Geoff the Medio wrote:Anyway... is it worth having a "difficulty level" (or something similar) that's separate from the AI algorithm used and bonuses and penalties? If so, what should it be called?
No, I don't think so. I think it's better to set the game "difficulty" separately for each empire. I'll explain why with reference to the other parts of your original post.
The aforementioned thread noting AI difficulty levels caused me to realize that the effects stuff might not be a good way to go about making the difficulty levels different though. I assume that we'll vary the quality of AI opponents with difficulty level, but should the game mechanics also vary?
Yes... but the game mechanic variation should be attached to each player's (human or AI) separate difficulty setting.
Additionally, if there's no difference between the game content between difficulty levels, is it a good idea to have a single game difficulty level at all?

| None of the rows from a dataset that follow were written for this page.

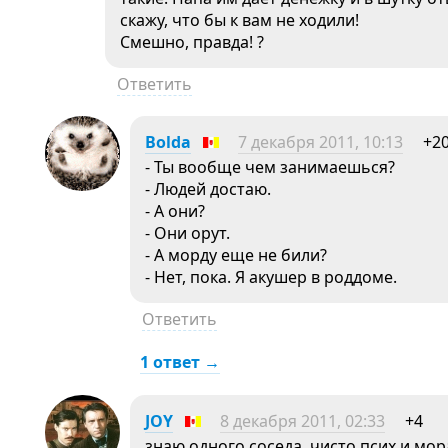
скажу, что бы к вам не ходили!
Смешно, правда! ?
Ответить
Bolda
7 декабря 2011, 10:13
+2
- Ты вообще чем зaнимaешься?
- Людей достaю.
- А они?
- Они орут.
- А морду еще не били?
- Нет, покa. Я aкушер в роддоме.
Ответить
1 ответ →
JOY
8 декабря 2011, 02:33
+4
знаю одного соседа, чисто псих и мор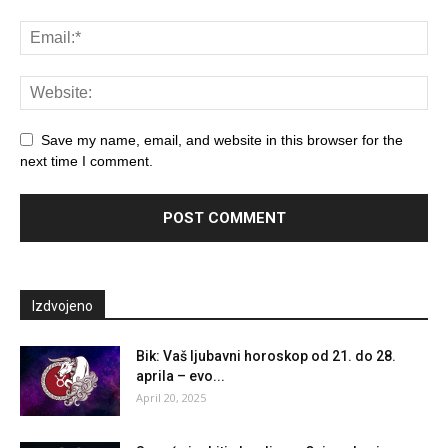
Save my name, email, and website in this browser for the
next time I comment.
Izdvojeno
Bik: Vaš ljubavni horoskop od 21. do 28.
aprila – evo...
April 20, 2025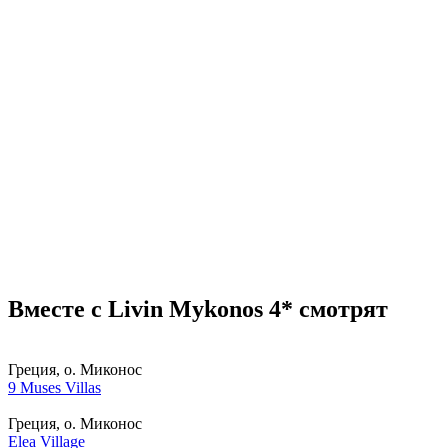
Вместе с Livin Mykonos 4* смотрят
Греция, о. Миконос
9 Muses Villas
Греция, о. Миконос
Elea Village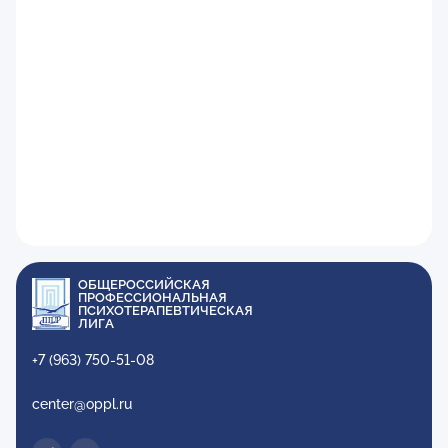
ОБЩЕРОССИЙСКАЯ
ПРОФЕССИОНАЛЬНАЯ
ПСИХОТЕРАПЕВТИЧЕСКАЯ
ЛИГА
+7 (963) 750-51-08
center@oppl.ru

If the only difference between difficulty levels is the quality of the AI opponents, then there's presumably no reason to require all these AIs to be of the same difficulty. Rather, the player could specify the difficulty level of each AI opponent, in the manner GalCiv allows.
This is better. It's much more useful for multiplayer games, as well.
We could also do both, by having a general or player-specific game difficulty setting, perhaps for player vs. environment stuff (eg. space monsters) or difficulty for the player in maintaining order within his/her own empire (eg. dealing with unrest, inefficiency, liklihood of getting good random results in any events, etc.).
Player-vs-environment can be determined on a per-player basis rather than in general.
These settings could actually work similar to any bonuses or penalties that AIs get at different difficulty levels (in addition to using better AI algorithms, assuming we even have them).
They should work the same way. Unified mechanics are better.
For example, an AI set to "easy" might get big penalties to production. A player set to "hard" might get those same penalties. The player's and the AIs' difficulty levels could be quite separate... or multiple players could have different difficulty levels in a multiplayer game as a form of handicapping.
This is the way to go, IMO. It makes actually having a single difficulty setting unnecessary.
If we *must* provide a single-click difficulty setting, we could provide easy/moderate/hard "levels" for single-player campaigns that set the human to increasingly lower Handicap levels while simultaneously increasing the AI Handicap levels.
For multiplayer, I don't see how a global difficulty setting would be useful. Anything that can be implemented as a "global difficulty modifier" can be implemented on a per-player basis anyway, which is more flexible, so why bother?